This article provides an overview of Firefox Accounts metrics: what is measured and how. See the other articles in this chapter for more details about the specific measurements that are available for analysis.
Firefox Accounts is Mozilla's authentication solution for account-based end-user services and features. At the time of writing, sync is by far the most popular account-relying service. Below is a partial list of current FxA-relying services (by the time you are reading this others will likely have been added; we will endeavor to update the list periodically):
- Requires FxA.
- Firefox Send
- FxA Optional; Required to send large files.
- Requires FxA and sync.
- For developer accounts; not required by end-users to use or download addons.

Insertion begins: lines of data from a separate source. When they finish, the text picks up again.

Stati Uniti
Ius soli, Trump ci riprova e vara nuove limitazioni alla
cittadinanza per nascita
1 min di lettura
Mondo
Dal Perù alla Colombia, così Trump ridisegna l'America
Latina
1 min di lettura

- FxA is an optional authentication method among others.
- Required to receive email alerts. Not required for email scans.
- Mozilla IAM
- Optional authentication method among others.

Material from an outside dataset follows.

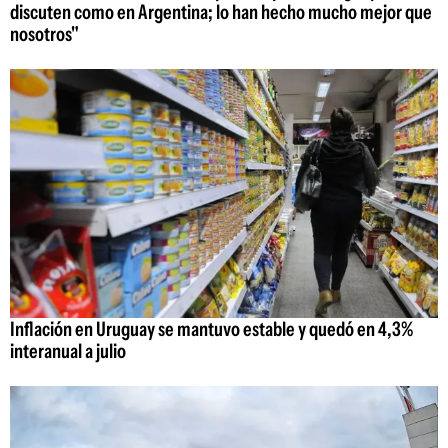
discuten como en Argentina; lo han hecho mucho mejor que
nosotros"
Inflación en Uruguay se mantuvo estable y quedó en 4,3%
interanual a julio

A single account can be used to authenticate with all of the services listed above (though see the note below about Chinese users).
Note that in addition to being the most commonly used relier of FxA, sync is also unique in its integration with FxA - unlike the other reliers in the list above, sync is currently not an FxA oauth client. When someone signs into an oauth client using Firefox, nothing in the browser changes - more specifically, client-side telemetry probes such as
FXA_CONFIGURED do not change state. Thus at the present time the only way to measure usage of FxA oauth reliers is to use the FxA server-side measures described below.

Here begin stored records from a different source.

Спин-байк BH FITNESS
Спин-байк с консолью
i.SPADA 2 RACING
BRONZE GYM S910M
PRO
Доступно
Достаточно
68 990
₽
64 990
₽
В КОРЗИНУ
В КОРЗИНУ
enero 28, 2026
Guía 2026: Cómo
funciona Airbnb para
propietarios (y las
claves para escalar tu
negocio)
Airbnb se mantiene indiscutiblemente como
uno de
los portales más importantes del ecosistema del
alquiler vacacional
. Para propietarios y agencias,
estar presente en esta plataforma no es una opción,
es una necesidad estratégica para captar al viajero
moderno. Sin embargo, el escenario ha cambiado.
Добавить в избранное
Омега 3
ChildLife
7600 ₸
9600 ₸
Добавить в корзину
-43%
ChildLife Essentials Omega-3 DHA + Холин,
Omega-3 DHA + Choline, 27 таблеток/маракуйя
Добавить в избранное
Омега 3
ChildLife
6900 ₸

One more thing: China runs its own stack for sync, but Chinese sign-ups for oauth reliers still go through the "one and only" oauth server. This means that Chinese users who want to use both sync and an oauth service (e.g. Monitor) will have to register for two accounts. It also means that only metrics for Chinese oauth users will show up in the datasets described below; any sync-related measures will not. At present, you must contact those responsible for maintaining the FxA stack in China for metrics on Chinese sync users.
Unlike most telemetry described in these docs, FxA metrics are logged server-side. There are many FxA "servers" that handle different aspects of account authentication and management. The metrics of most interest to data analysts are logged by the FxA auth server, content server and oauth server. Each server writes their metrics into their log stream, and some post-processing scripts combine the metrics events from all three servers into datasets that are available in Databricks, BigQuery, STMO and Amplitude.
In general, metrics logged by the FxA auth server reflect authentication events such as account creation, logins to existing accounts, etc. Metrics logged by the FxA content server reflect user interaction and progression through the FxA web UI - form views, form engagement, form submission, etc. The FxA oauth server logs metrics events when oauth clients (Monitor, Lockwise, etc) create and check authentication tokens.
There are two overlapping taxonomies or sets of FxA event metrics.
Flow Metrics: these are an older set of metrics events that can be queried through redshift and via the
FxA Activity Metrics data source in re:dash. The re:dash import jobs are run once a day. See this documentation for detailed description of the types of flow events that are logged and the tables that contain them (note this documentation does not contain an exhaustive list of all flow metrics but is generally still accurate about the ones that are described). Note there are 50% and 10% sampled versions of the major tables, which contain more historical data than their complete counterparts. Complete tables go back 3 months, 50% tables go back 6 months, and 10% tables go back 24 months. Sampling is done at the level of the FxA user id
uid (i.e. integer(
uid) % 100).
Amplitude Events: FxA started to send metrics events to amplitude circa October 2017. The code responsible for batching events to amplitude over HTTP is run in more-or-less real-time. Amplitude events can be queried through the amplitude UI as well as various tables in BigQuery that maintain copies of the events that are sent to Amplitude.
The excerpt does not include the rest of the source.